Certain statements in this release, other than purely historical information, including statements regarding the expected closing of the secondary offering, are “forward-looking statements” within the meaning of Private Securities Litigation Reform Act of 1995, Section 27A of the Securities Act of 1933, as amended, and Section 21E of the Securities Exchange Act of 1934, as amended. Statements that include the words “expect,” “intend,” “plan,” “believe,” “project,” “anticipate,” “will,” “may,” “would” and similar statements of a future or forward-looking nature may be used to identify forward-looking statements. All forward-looking statements address matters that involve risks and uncertainties, many of which are beyond Triton’s control. Accordingly, there are or will be important factors that could cause actual results to differ materially from those indicated in such statements and, therefore, you should not place undue reliance on any such statements.

These factors include, without limitation, economic, business, competitive, market and regulatory conditions and the following: risks and uncertainties related to capital markets conditions; that the offering, which is subject to customary conditions, could be terminated; the impact of COVID-19 on our business and financial results; decreases in the demand for leased containers; decreases in market leasing rates for containers; difficulties in re-leasing containers after their initial fixed-term leases; our customers' decisions to buy rather than lease containers; our dependence on a limited number of customers for a substantial portion of our revenues; customer defaults; decreases in the selling prices of used containers; extensive competition in the container leasing industry; difficulties stemming from the international nature of our business; decreases in the demand for international trade; disruption to our operations resulting from the political and economic policies of the United States and other countries, particularly China, including but not limited to the impact of trade wars and tariffs; disruption to our operations from failures of, or attacks on, our information technology systems; disruption to our operations as a result of natural disasters; our compliance or failure to comply with laws and regulations related to economic and trade sanctions, security, anti-terrorism, environmental protection and corruption; our ability to obtain sufficient capital to support our growth; restrictions imposed by the terms of our debt agreements; changes in tax laws in, Bermuda, the United States and other countries and other risks and uncertainties, including those risk factors set forth in the section entitled "Risk Factors" in our Form 10-K filed with the Securities and Exchange Commission ("SEC"), on February 14, 2020, in any Form 10-Q filed or to be filed by Triton, and in other documents we file with the SEC from time to time.
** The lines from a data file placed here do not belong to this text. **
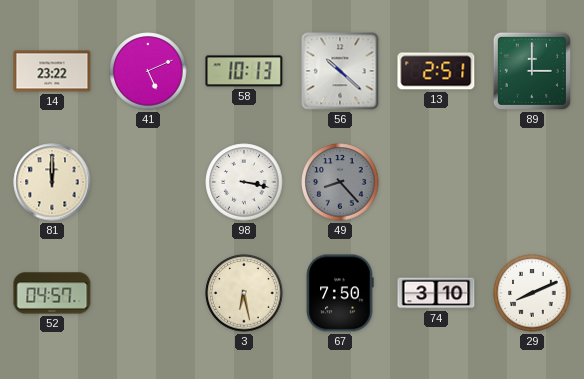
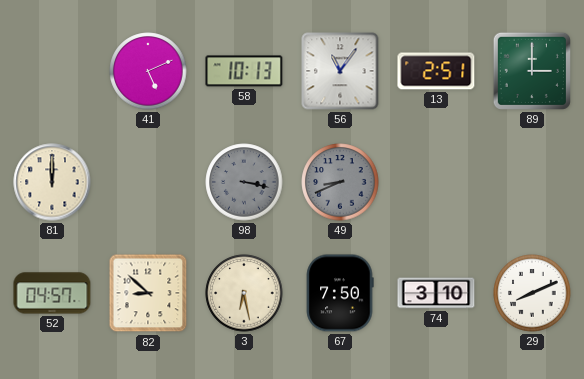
14: 23:22 -> none
56: 10:22 -> 11:06
98 dial: white -> grey
49: 8:23 -> 8:41
82: none -> 8:52
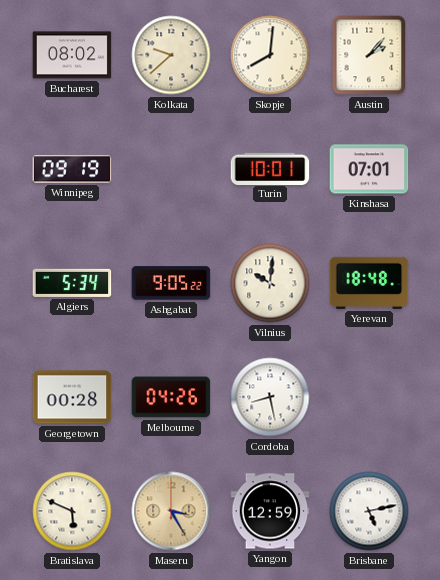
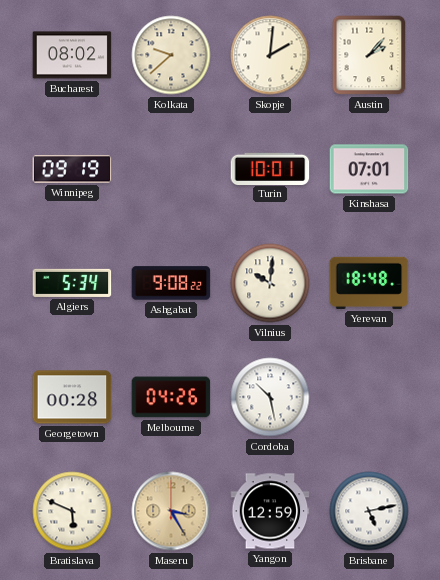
Skopje: 8:01 -> 2:01
Ashgabat: 9:05 -> 9:08
Cordoba: 8:28 -> 10:28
Except to the extent required by applicable law, we undertake no obligation to update publicly or revise any forward-looking statement, whether as a result of new information, future developments or otherwise.

About Triton International Limited

Triton International Limited is the world’s largest lessor of intermodal freight containers. With a container fleet of over 6.0 million twenty-foot equivalent units ("TEU"), Triton’s global operations include acquisition, leasing, re-leasing and subsequent sale of multiple types of intermodal containers and chassis.